Упреки действительно посыпались с двух сторон, причем они превзошли ожидания. Возникло сомнение в собственном таланте, в способности верно понимать и глубоко чувствовать существо русского общественного движения. В мае 1877 года Тургенев писал своим друзьям: «Я перестаю писать не потому, что критика со мной обходится строго — а потому, что, живя почти постоянно за границей, я лишен возможности прилежных и пристальных наблюдений над русской жизнью, которая, к тому же, усложняется с каждым годом».
Но причина «неудач» лежала все-таки глубже: Тургенев своим романом не только попал в настроение минуты, но и вновь забежал вперед. Первый же процесс «пятидесяти» стал подтверждать некоторую правоту его прогнозов, затем начался процесс Веры Засулич. Во Франции «Новь» вышла уже со следующим примечанием от издателей: «Если бы роман г. Тургенева не был написан и даже напечатан раньше политического процесса, который происходит сейчас в петербургском Сенате, можно было бы подумать, что он скопировал этот процесс, тогда как он предсказал его. В этом процессе мы, действительно, видим те же самые благородные иллюзии и то же полное разочарование; мы вновь находим там всё, вплоть до неожиданных браков и браков фиктивных. Роман „Новь“ внезапно сделался историческим».

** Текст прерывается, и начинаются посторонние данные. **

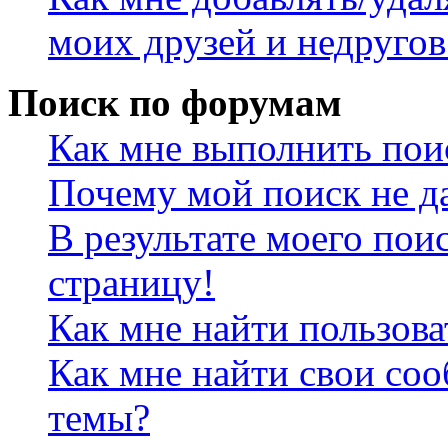
моих друзей и недругов
Поиск по форумам
Как мне выполнить пои
Почему мой поиск не да
В результате моего пои
страницу!
Как мне найти пользов
Как мне найти свои со
темы?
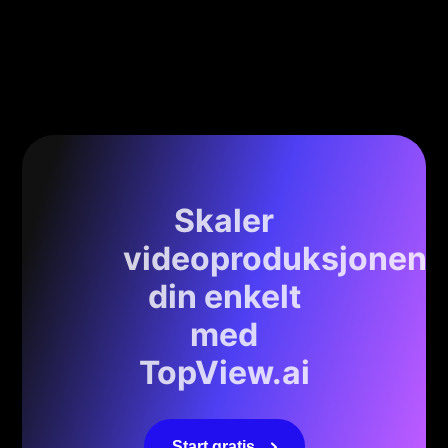
Skaler
videoproduksjonen
din enkelt
med
TopView.ai
Start gratis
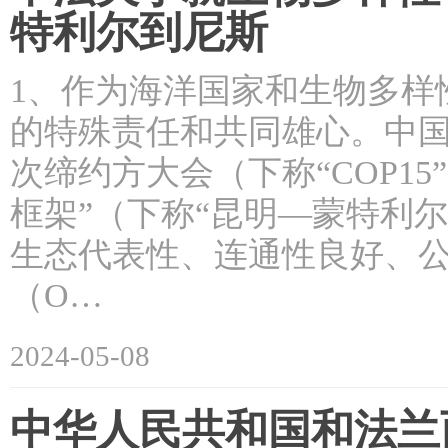
特利尔到尼斯
1、作为海洋国家和生物多样
的特殊责任和共同雄心。中国
次缔约方大会（下称“COP1
框架”（下称“昆明—蒙特利
生态代表性、连通性良好、
（O…
2024-05-08
中华人民共和国和法兰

И вот уже в апреле 1877 года преданный Тургеневу друг и поверенный А. В. Топоров с радостью сообщал: «Слышал я, что Вы опечалены отзывами нашей печати о „Нови“ — напрасно. Поверьте, что это произведение с каждым днем будет приобретать больше и больше почитателей… Даже критиканы уже начинают раскаиваться в своих первых отзывах. Ларош во второй статье говорит, что „это произведение по таланту не ниже „Рудина“ и „Дворянского гнезда“, а рецензент „Санкт-Петербургских ведомостей“ во вчерашнем фельетоне пишет, что если бы роман Ваш появился двумя месяцами спустя, т. е. после процесса пятидесяти, то критика иначе бы отнеслась к нему, что она, бедная, не знала, что в этом процессе явится хождение в народ, и переодевание, и проч.“ — „Я знаю, что в критике наступила реакция в мою пользу“, — отвечал Тургенев.
Через год революционерка-народница Вера Засулич стреляла в петербургского градоначальника Трепова, жестоко обращавшегося с ее заключенными товарищами, и суд присяжных оправдал её. «История с Засулич решительно взбудоражила всю Европу, — писал Тургенев Стасюлевичу. — Из Германии я получил настоятельное предложение написать статью об этом процессе, так как во всех журналах видят интимнейшую связь между Марианной в „Нови“ и Засулич, — и я даже получил название „der Prophet“ („пророк“).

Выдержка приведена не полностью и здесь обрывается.